[Task directions] Could you copy, exactly as written, every line from the first line of the records through the one containing "This screenshot has height=2162, width=1708."?

--- Working data ---

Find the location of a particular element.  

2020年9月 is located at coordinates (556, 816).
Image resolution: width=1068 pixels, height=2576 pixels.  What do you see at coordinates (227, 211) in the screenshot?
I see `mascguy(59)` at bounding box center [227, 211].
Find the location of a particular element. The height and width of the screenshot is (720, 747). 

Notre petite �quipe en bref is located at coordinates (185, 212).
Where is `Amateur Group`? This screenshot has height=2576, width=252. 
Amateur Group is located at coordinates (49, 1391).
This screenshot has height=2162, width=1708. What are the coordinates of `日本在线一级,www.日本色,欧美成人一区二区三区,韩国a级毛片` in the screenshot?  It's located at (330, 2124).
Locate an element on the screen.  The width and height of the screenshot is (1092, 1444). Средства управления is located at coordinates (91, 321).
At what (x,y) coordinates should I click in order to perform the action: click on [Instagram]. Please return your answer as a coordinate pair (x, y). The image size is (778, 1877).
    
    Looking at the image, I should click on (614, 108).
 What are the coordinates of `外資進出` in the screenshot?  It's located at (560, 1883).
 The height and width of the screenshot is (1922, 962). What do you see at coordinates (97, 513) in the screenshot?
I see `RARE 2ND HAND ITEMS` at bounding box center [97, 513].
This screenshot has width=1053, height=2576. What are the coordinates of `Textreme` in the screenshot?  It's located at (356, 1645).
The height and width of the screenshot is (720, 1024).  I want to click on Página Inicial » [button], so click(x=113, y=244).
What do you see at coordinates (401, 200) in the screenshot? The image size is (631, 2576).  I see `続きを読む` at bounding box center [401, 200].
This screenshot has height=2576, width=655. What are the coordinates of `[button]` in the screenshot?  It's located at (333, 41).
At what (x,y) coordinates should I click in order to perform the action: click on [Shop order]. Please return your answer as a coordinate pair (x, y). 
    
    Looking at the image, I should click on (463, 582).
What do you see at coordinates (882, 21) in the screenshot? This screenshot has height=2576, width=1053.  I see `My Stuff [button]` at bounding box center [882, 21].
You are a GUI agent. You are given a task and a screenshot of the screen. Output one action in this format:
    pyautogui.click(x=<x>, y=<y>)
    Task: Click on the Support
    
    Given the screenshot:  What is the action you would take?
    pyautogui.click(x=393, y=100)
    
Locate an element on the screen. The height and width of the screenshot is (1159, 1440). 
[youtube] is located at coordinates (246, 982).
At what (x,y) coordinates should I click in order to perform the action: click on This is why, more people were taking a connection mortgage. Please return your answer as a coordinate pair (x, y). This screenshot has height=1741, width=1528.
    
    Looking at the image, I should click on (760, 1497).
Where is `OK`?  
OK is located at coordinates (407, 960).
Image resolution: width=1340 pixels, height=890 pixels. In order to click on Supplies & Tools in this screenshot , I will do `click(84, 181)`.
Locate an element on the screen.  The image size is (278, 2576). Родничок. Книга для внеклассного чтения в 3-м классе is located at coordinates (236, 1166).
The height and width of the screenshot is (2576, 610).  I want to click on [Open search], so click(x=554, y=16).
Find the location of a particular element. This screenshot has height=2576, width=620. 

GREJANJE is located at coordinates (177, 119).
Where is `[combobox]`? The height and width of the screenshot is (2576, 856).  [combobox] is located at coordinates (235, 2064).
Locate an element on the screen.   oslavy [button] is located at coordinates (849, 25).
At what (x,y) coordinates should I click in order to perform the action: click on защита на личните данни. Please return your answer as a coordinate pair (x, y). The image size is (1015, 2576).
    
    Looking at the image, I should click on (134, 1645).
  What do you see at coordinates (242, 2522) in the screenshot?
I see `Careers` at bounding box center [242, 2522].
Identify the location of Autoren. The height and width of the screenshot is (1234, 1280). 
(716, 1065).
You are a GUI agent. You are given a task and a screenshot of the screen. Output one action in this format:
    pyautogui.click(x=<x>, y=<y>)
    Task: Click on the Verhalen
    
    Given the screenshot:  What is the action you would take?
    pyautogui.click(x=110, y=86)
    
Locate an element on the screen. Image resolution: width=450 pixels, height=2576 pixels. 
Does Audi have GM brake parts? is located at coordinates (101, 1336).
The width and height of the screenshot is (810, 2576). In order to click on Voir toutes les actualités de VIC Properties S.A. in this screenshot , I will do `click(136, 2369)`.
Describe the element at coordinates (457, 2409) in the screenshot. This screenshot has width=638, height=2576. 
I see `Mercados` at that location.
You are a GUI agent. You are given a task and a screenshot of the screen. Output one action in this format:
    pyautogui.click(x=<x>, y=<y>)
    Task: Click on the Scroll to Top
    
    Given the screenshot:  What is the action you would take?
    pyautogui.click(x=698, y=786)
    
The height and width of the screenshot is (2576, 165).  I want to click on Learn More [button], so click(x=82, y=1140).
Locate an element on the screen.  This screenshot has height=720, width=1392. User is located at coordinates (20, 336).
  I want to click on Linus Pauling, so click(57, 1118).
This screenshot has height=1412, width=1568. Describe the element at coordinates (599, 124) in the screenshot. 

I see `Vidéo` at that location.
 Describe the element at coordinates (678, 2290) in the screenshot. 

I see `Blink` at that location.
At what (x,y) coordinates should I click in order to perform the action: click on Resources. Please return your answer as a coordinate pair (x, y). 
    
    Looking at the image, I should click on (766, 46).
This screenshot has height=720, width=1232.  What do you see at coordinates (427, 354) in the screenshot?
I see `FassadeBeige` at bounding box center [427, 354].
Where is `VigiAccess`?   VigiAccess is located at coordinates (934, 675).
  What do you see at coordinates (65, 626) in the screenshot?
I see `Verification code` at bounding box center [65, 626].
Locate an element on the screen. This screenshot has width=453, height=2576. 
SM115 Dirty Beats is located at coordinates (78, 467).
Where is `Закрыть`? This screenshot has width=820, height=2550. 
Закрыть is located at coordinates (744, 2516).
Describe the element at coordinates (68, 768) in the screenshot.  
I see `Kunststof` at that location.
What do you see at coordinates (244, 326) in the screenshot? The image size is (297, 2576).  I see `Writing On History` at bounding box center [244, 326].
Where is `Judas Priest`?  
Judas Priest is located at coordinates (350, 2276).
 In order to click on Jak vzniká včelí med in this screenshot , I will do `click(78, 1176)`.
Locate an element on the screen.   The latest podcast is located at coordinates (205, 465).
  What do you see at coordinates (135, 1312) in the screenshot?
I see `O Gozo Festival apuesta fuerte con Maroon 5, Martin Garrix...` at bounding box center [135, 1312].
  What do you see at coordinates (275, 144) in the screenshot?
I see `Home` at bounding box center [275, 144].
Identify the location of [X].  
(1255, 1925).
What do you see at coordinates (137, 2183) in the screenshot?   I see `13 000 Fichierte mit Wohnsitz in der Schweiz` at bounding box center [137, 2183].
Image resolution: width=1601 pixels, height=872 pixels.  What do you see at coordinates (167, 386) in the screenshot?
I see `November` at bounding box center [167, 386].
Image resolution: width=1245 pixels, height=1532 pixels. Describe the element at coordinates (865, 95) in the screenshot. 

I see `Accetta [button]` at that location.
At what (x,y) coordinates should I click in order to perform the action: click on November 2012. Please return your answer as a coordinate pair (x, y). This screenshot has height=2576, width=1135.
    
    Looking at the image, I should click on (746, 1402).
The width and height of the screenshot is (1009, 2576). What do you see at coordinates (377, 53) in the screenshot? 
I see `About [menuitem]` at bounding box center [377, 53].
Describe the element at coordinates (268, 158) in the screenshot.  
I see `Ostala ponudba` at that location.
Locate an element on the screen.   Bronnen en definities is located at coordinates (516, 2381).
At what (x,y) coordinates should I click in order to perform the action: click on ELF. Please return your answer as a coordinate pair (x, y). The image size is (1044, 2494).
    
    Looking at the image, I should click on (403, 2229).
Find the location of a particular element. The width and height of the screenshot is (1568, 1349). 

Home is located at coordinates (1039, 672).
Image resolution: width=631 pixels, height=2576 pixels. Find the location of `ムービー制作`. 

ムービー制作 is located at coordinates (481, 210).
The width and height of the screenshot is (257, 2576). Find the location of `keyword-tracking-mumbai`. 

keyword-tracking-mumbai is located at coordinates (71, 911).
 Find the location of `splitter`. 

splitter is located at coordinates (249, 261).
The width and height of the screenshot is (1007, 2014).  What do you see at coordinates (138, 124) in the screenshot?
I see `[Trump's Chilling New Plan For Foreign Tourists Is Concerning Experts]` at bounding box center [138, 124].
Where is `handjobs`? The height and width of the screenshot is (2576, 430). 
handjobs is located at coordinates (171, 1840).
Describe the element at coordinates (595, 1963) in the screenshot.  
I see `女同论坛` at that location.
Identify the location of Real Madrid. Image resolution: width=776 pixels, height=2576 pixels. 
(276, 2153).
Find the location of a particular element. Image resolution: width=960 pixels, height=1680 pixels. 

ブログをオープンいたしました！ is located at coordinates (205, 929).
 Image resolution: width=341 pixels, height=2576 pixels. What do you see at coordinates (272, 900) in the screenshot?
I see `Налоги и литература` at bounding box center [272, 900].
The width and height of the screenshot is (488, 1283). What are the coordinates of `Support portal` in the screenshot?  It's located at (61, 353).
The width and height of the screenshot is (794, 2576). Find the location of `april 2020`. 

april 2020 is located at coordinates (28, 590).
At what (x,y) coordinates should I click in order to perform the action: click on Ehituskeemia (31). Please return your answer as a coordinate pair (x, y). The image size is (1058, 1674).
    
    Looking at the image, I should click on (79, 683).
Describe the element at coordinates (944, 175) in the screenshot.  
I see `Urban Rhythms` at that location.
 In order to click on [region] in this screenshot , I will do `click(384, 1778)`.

---

[Task solution]
Find the location of a particular element.  

2020年9月 is located at coordinates (556, 816).
Image resolution: width=1068 pixels, height=2576 pixels.  What do you see at coordinates (227, 211) in the screenshot?
I see `mascguy(59)` at bounding box center [227, 211].
Find the location of a particular element. The height and width of the screenshot is (720, 747). 

Notre petite �quipe en bref is located at coordinates (185, 212).
Where is `Amateur Group`? This screenshot has height=2576, width=252. 
Amateur Group is located at coordinates (49, 1391).
This screenshot has height=2162, width=1708. What are the coordinates of `日本在线一级,www.日本色,欧美成人一区二区三区,韩国a级毛片` in the screenshot?  It's located at (330, 2124).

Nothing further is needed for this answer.